If you fail to comply with a notice (or breach a tipping off requirement by telling someone about it) then you will have committed an offence, for which the maximum penalty is two years and a fine or both. It’s five years for “tipping off” and also five years (an amendment in s15 of the Terrorism Act 2006) if the case relates to “national security”.
By convention, laws in the UK very seldom have retrospective effect, so that if you do something today, Parliament is very loth to pass a law tomorrow to make your actions illegal. However, the offences in Part III relate to failing to obey a s49 notice and that notice could be served on you tomorrow (or thereafter), but the material may have been encrypted by you today (or before).

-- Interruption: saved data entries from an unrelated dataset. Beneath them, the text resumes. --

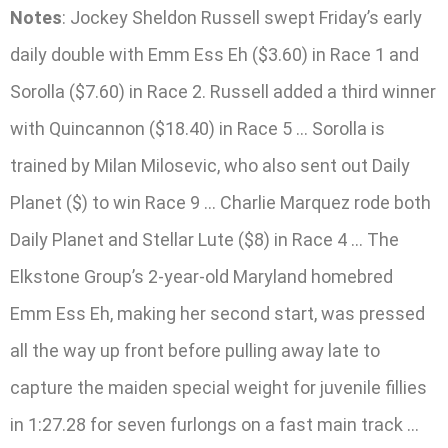
Notes
: Jockey Sheldon Russell swept Friday’s early
daily double with Emm Ess Eh ($3.60) in Race 1 and
Sorolla ($7.60) in Race 2. Russell added a third winner
with Quincannon ($18.40) in Race 5 … Sorolla is
trained by Milan Milosevic, who also sent out Daily
Planet ($) to win Race 9 … Charlie Marquez rode both
Daily Planet and Stellar Lute ($8) in Race 4 … The
Elkstone Group’s 2-year-old Maryland homebred
Emm Ess Eh, making her second start, was pressed
all the way up front before pulling away late to
capture the maiden special weight for juvenile fillies
in 1:27.28 for seven furlongs on a fast main track …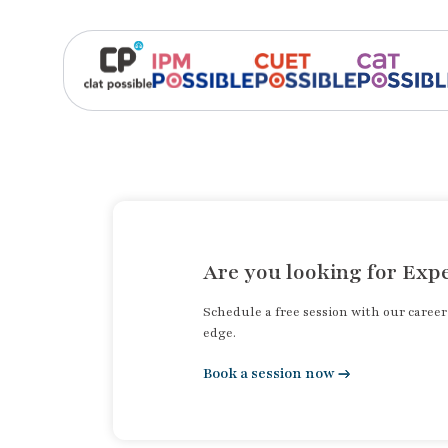
Are you looking for Expe
Schedule a free session with our caree
edge.
Book a session now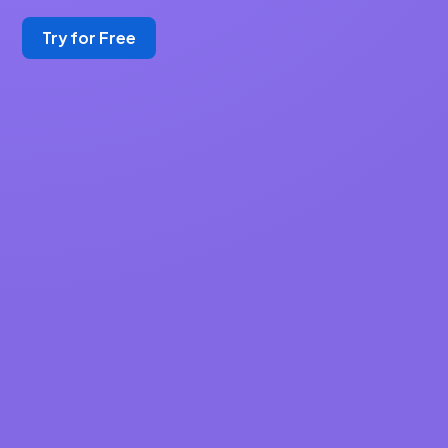
Try for Free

Potentially therefore, the police could start demanding the putting into an intelligible form, not only of information that they seize in a raid tomorrow morning, but also of material that they seized weeks, months or years ago. In the 1995 Smith case (part of Operation Starburst), the defendant only received a suspended sentence because the bulk of the material was encrypted. In this particular example, the police may be constrained by double jeopardy or the time that has elapsed from serving a notice on Mr Smith, but there’s nothing in RIP itself, or the accompanying Code of Practice, to prevent them serving a s49 notice on more recently seized encrypted material if they deem it to be necessary and proportionate.
In fact, they might even be nipping round to Jack Straw’s house demanding a decryption key — as this stunt from 1999 makes possible (when the wording of a predecessor bill was rather more inane than RIP was (eventually) amended to).
There are some defences in the statute to failing to comply with a notice — one of which is that you can claim to have forgotten the decryption key (in practice, the passphrase under which the key is stored). In such a case the prosecution (the burden of proof was amended during the passage of the Bill) must show beyond a reasonable doubt that you have not forgotten it. Since they can’t mind-read, the expectation must be that they would attempt to show regular usage of the passphrase, and invite the jury to conclude that the forgetting has been faked — and this might be hard to manage if a hard disk has been in a police evidence store for over a decade.
However, if you’re still using such a passphrase and still have access to the disk, and if the contents are going to incriminate you, then perhaps a sledgehammer might be a suitable investment.